The NATO Innovation Fund (NIF), launched at the Madrid Summit in June, offers a historic opportunity for the Alliance to boost its defense capabilities through investments in dual-use emerging and disruptive technologies (EDTs). While the fund’s ultimate goal is to help deliver on NATO’s mission to defend freedom and the international rules-based order, an even greater opportunity resides in extending collaboration with democracies in the Asia-Pacific including Taiwan, South Korea, and Japan: Those democracies, by establishing NIF-aligned investment funds, would strengthen their linkages to the NATO defense-technology ecosystem—and would offer another soft-diplomacy tool in a world of geostrategic competition.
Allies are doing what they must to deter against the full spectrum of threats worldwide.

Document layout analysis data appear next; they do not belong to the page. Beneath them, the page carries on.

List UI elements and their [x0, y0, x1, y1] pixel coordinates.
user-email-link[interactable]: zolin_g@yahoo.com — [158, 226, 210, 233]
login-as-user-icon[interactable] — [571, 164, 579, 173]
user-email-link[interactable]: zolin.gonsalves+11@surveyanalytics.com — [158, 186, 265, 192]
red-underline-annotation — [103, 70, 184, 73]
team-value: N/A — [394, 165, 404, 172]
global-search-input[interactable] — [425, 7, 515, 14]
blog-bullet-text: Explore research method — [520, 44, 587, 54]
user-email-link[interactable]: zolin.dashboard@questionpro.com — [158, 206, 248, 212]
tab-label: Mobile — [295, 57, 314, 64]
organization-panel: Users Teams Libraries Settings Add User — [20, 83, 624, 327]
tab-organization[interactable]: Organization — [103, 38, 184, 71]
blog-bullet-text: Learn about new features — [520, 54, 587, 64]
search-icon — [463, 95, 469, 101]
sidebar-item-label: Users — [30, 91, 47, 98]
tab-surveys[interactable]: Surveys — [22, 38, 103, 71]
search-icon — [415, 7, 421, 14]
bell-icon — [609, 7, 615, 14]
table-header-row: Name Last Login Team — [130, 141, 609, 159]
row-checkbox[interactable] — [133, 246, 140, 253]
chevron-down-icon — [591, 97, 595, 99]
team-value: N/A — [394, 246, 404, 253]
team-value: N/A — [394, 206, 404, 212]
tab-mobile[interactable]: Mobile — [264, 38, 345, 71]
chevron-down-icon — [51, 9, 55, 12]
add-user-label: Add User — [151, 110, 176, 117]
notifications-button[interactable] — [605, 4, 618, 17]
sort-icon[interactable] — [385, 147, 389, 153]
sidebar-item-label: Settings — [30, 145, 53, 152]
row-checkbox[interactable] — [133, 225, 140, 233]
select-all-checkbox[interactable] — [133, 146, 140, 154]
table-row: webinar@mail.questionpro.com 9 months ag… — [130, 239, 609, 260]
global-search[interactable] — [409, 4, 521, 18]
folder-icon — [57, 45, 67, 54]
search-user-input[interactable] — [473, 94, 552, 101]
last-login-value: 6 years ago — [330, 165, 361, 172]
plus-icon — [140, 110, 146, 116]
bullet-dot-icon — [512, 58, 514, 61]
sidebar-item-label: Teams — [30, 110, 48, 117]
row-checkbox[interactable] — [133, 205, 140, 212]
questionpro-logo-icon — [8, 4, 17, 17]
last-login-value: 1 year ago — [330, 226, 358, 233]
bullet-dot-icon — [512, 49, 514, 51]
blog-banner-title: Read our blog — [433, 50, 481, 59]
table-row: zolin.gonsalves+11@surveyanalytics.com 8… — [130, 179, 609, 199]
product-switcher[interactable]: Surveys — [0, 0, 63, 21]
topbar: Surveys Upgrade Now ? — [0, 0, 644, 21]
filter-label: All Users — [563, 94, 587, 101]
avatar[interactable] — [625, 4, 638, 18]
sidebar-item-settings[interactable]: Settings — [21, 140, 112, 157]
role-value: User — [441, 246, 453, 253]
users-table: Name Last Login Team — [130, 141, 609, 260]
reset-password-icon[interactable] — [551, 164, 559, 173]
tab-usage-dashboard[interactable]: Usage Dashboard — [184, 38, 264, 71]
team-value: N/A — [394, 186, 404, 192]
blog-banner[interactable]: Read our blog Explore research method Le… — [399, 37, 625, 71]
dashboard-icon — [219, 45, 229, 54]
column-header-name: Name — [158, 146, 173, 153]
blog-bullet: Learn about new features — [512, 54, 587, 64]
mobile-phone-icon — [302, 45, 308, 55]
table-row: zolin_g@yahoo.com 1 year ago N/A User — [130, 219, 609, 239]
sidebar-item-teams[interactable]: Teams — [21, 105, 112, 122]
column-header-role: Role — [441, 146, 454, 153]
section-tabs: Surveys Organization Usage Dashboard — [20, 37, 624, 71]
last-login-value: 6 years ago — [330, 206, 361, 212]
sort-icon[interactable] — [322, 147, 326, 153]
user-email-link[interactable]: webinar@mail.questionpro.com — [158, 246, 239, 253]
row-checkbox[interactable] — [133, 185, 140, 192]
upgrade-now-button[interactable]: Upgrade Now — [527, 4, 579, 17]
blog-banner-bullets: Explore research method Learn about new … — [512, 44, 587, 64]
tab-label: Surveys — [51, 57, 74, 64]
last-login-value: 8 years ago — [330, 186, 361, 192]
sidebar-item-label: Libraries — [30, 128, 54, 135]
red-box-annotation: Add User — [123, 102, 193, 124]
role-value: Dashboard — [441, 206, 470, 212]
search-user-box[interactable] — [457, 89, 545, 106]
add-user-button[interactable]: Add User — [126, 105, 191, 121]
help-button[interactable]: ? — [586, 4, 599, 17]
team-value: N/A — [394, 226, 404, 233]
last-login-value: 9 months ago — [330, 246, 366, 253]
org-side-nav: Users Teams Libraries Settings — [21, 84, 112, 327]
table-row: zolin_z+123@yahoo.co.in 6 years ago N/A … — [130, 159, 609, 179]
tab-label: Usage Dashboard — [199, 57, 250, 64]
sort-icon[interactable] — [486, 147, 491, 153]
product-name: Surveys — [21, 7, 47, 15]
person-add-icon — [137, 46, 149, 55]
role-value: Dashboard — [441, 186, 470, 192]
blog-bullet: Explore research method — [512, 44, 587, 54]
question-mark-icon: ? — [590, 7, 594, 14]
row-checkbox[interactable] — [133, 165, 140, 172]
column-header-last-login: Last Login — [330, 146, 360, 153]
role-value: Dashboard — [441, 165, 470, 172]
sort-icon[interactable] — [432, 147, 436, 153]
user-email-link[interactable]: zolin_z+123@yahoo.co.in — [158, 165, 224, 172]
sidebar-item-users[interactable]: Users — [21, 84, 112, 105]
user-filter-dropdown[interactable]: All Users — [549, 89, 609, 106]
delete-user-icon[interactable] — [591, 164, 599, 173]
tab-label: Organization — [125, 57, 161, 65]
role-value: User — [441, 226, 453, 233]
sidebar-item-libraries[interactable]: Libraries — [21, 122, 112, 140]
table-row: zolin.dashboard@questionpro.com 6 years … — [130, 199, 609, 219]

For example, since Russia’s invasion of Ukraine, NATO has activated its rapid reaction force and strengthened the Enhanced Forward Presence groups in Central and Eastern Europe. But NATO’s most future-looking initiative is the NIF, a one-billion-euro fund that will invest in start-ups and venture capital funds developing dual-use emerging technologies. Twenty-two (out of thirty) allies launched the NIF, which is the world’s first multi-sovereign venture capital fund.
NATO has a responsibility to protect close to a billion citizens, and its ability to deliver on this mission relies on military supremacy over adversaries. Military supremacy, however complex in its definition, depends on technological superiority. Historically, the West, led by the United States, has been able to garner a military edge through massive and timely investments in early-stage innovations. Whether it is the Apollo program or the invention of the internet and the Global Positioning System, public investments have been essential in developing the United States’ (and NATO’s) dominant military capabilities.

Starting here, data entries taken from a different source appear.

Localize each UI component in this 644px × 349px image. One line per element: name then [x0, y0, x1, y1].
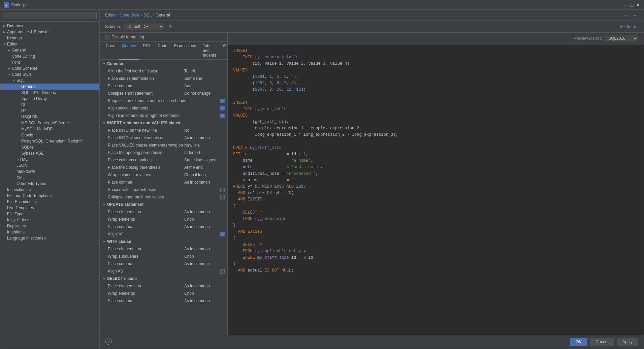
set-from-link[interactable]: Set from... — [620, 24, 638, 29]
sidebar-item-label-live-templates: Live Templates — [7, 205, 34, 210]
tree-action-inspections[interactable]: ⚙ — [28, 188, 32, 192]
sidebar-item-db2[interactable]: Db2 — [0, 102, 99, 108]
keep-section-checkbox[interactable]: ✓ — [220, 99, 225, 103]
tab-ddl[interactable]: DDL — [139, 42, 154, 60]
sidebar-item-editor[interactable]: ▼Editor — [0, 41, 99, 47]
setting-update-wrap-elements: Wrap elements Chop — [100, 216, 227, 223]
sidebar-item-inlay-hints[interactable]: Inlay Hints⚙ — [0, 217, 99, 223]
preview-code: INSERT INTO my_temporary_table (id, valu… — [228, 44, 644, 335]
sidebar-item-live-templates[interactable]: Live Templates — [0, 205, 99, 211]
sidebar-item-sql2016-generic[interactable]: SQL:2016, Generic — [0, 90, 99, 96]
tab-queries[interactable]: Queries — [119, 42, 139, 60]
preview-dialect-select[interactable]: SQL2016 — [605, 35, 638, 42]
sidebar-item-color-scheme[interactable]: ▶Color Scheme — [0, 65, 99, 71]
setting-place-closing-paren: Place the closing parenthesis At the end — [100, 164, 227, 171]
sidebar-item-markdown[interactable]: Markdown — [0, 168, 99, 174]
sidebar-item-sql[interactable]: ▼SQL — [0, 77, 99, 84]
breadcrumb-editor[interactable]: Editor — [105, 13, 116, 18]
align-as-checkbox[interactable] — [220, 269, 225, 274]
sidebar-item-json[interactable]: JSON — [0, 162, 99, 168]
minimize-button[interactable]: ─ — [623, 3, 628, 7]
sidebar-item-file-code-templates[interactable]: File and Code Templates — [0, 193, 99, 199]
scheme-gear-button[interactable]: ⚙ — [167, 24, 174, 29]
tree-action-file-encodings[interactable]: ⚙ — [34, 200, 38, 204]
setting-spaces-within-parens: Spaces within parentheses — [100, 186, 227, 193]
close-button[interactable]: ✕ — [636, 3, 640, 7]
sidebar-item-inspections[interactable]: Inspections⚙ — [0, 187, 99, 193]
sidebar-item-file-types[interactable]: File Types — [0, 211, 99, 217]
section-common-header[interactable]: ▼ Common — [100, 60, 227, 67]
section-with-header[interactable]: ▼ WITH clause — [100, 238, 227, 245]
sidebar-item-apache-derby[interactable]: Apache Derby — [0, 96, 99, 102]
preview-panel: Preview dialect: SQL2016 INSERT INTO my_… — [228, 33, 644, 335]
sidebar-item-label-xml: XML — [17, 175, 25, 180]
ok-button[interactable]: OK — [570, 338, 587, 346]
tree-action-language-injections[interactable]: ⚙ — [43, 236, 47, 240]
align-section-checkbox[interactable]: ✓ — [220, 106, 225, 110]
sidebar-item-label-postgresql: PostgreSQL, Greenplum, Redshift — [21, 139, 83, 144]
align-comments-checkbox[interactable]: ✓ — [220, 114, 225, 118]
sidebar-item-label-apache-derby: Apache Derby — [21, 96, 47, 101]
nav-forward-button[interactable]: → — [631, 12, 638, 18]
sidebar-item-label-markdown: Markdown — [17, 169, 35, 174]
sidebar-item-language-injections[interactable]: Language Injections⚙ — [0, 235, 99, 241]
sidebar-item-sybase-ase[interactable]: Sybase ASE — [0, 150, 99, 156]
sidebar-item-ms-sql-server[interactable]: MS SQL Server, MS Azure — [0, 120, 99, 126]
sidebar-item-code-editing[interactable]: Code Editing — [0, 53, 99, 59]
sidebar-item-label-other-file-types: Other File Types — [17, 181, 46, 186]
sidebar-item-hsqldb[interactable]: HSQLDB — [0, 114, 99, 120]
sidebar-item-general[interactable]: ▶General — [0, 47, 99, 53]
tab-expressions[interactable]: Expressions — [171, 42, 199, 60]
sidebar-item-appearance-behavior[interactable]: ▶Appearance & Behavior — [0, 29, 99, 35]
sidebar-item-font[interactable]: Font — [0, 59, 99, 65]
sidebar-tree: ▶Database▶Appearance & BehaviorKeymap▼Ed… — [0, 22, 99, 349]
align-eq-checkbox[interactable]: ✓ — [220, 232, 225, 236]
collapse-multirow-checkbox[interactable] — [220, 195, 225, 199]
sidebar-item-xml[interactable]: XML — [0, 174, 99, 181]
disable-formatting-checkbox[interactable] — [105, 35, 109, 39]
breadcrumb-codestyle[interactable]: Code Style — [120, 13, 139, 18]
help-button[interactable]: ? — [105, 338, 112, 345]
sidebar-item-keymap[interactable]: Keymap — [0, 35, 99, 41]
sidebar-item-label-json: JSON — [17, 163, 27, 168]
disable-formatting-label[interactable]: Disable formatting — [111, 35, 144, 39]
tab-wrapping[interactable]: Wrapping — [220, 42, 228, 60]
sidebar-item-code-style[interactable]: ▼Code Style — [0, 71, 99, 77]
sidebar-item-mysql-mariadb[interactable]: MySQL, MariaDB — [0, 126, 99, 132]
spaces-parens-checkbox[interactable] — [220, 188, 225, 192]
sidebar-item-general-sql[interactable]: General — [0, 84, 99, 90]
scheme-select[interactable]: Default IDE — [124, 23, 164, 30]
section-insert-header[interactable]: ▼ INSERT statement and VALUES clause — [100, 119, 227, 127]
section-select-label: SELECT clause — [107, 276, 137, 281]
setting-collapse-multirow: Collapse short multi-row values — [100, 193, 227, 201]
sidebar-item-label-sql2016-generic: SQL:2016, Generic — [21, 90, 56, 95]
section-select-header[interactable]: ▼ SELECT clause — [100, 275, 227, 282]
sidebar-item-intentions[interactable]: Intentions — [0, 229, 99, 235]
breadcrumb-sql[interactable]: SQL — [143, 13, 152, 18]
sidebar-item-h2[interactable]: H2 — [0, 108, 99, 114]
apply-button[interactable]: Apply — [617, 338, 638, 346]
search-input[interactable] — [3, 12, 97, 19]
cancel-button[interactable]: Cancel — [590, 338, 614, 346]
sidebar-item-oracle[interactable]: Oracle — [0, 132, 99, 138]
sidebar-item-database[interactable]: ▶Database — [0, 23, 99, 29]
setting-with-place-comma: Place comma As in common — [100, 260, 227, 267]
maximize-button[interactable]: □ — [630, 3, 634, 7]
sidebar-item-html[interactable]: HTML — [0, 156, 99, 162]
breadcrumb: Editor › Code Style › SQL › General — [105, 13, 170, 18]
sidebar-item-other-file-types[interactable]: Other File Types — [0, 181, 99, 187]
sidebar-item-postgresql[interactable]: PostgreSQL, Greenplum, Redshift — [0, 138, 99, 144]
sidebar-item-label-oracle: Oracle — [21, 133, 33, 137]
sidebar-item-file-encodings[interactable]: File Encodings⚙ — [0, 199, 99, 205]
tree-action-inlay-hints[interactable]: ⚙ — [26, 218, 30, 222]
section-update-header[interactable]: ▼ UPDATE statement — [100, 201, 227, 208]
tab-case[interactable]: Case — [102, 42, 119, 60]
sidebar-item-duplicates[interactable]: Duplicates — [0, 223, 99, 229]
sidebar-item-label-editor: Editor — [7, 42, 18, 46]
nav-back-button[interactable]: ← — [622, 12, 630, 18]
section-update-label: UPDATE statement — [107, 202, 143, 207]
tab-tabs-indents[interactable]: Tabs and Indents — [199, 42, 219, 60]
breadcrumb-sep-1: › — [117, 13, 118, 18]
tab-code[interactable]: Code — [154, 42, 171, 60]
sidebar-item-sqlite[interactable]: SQLite — [0, 144, 99, 150]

The US defense industry continues to invest unilaterally in over-the-horizon technologies. For example, Moderna’s mRNA research was seeded years ago by the Defense Advanced Research Projects Agency (DARPA), the US Department of Defense’s research arm, which was instrumental in building the innovation base for the US tech sector. Yet, to an unassuming eye, the latest exponential technology advances globally seem to arrive only from private technology companies. These companies pour vast capital into research and development, focusing on the highest-revenue opportunities that are likely to generate the most profitable outcome: opportunities typically unrelated to defense, such as the newest social networking app, a faster food-delivery service, or an online platform for second-hand clothes.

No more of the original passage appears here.